● Exercise objective: Copy out the data exactly as it appears, without a single image.

**** Entries provided ****

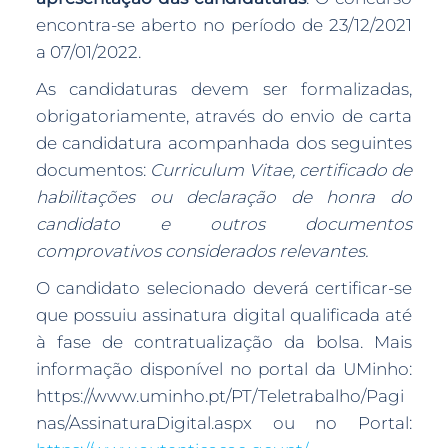
encontra-se aberto no período de 23/12/2021
a 07/01/2022.
As candidaturas devem ser formalizadas,
obrigatoriamente, através do envio de carta
de candidatura acompanhada dos seguintes
documentos:
Curriculum Vitae, certificado de
habilitações ou declaração de honra do
candidato e outros documentos
comprovativos considerados relevantes.
O candidato selecionado deverá certificar-se
que possuiu assinatura digital qualificada até
à fase de contratualização da bolsa. Mais
informação disponível no portal da UMinho:
https://www.uminho.pt/PT/Teletrabalho/Pagi
nas/AssinaturaDigital.aspx ou no Portal:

****

● Exercise result:
encontra-se aberto no período de 23/12/2021
a 07/01/2022.
As candidaturas devem ser formalizadas,
obrigatoriamente, através do envio de carta
de candidatura acompanhada dos seguintes
documentos:
Curriculum Vitae, certificado de
habilitações ou declaração de honra do
candidato e outros documentos
comprovativos considerados relevantes.
O candidato selecionado deverá certificar-se
que possuiu assinatura digital qualificada até
à fase de contratualização da bolsa. Mais
informação disponível no portal da UMinho:
https://www.uminho.pt/PT/Teletrabalho/Pagi
nas/AssinaturaDigital.aspx ou no Portal:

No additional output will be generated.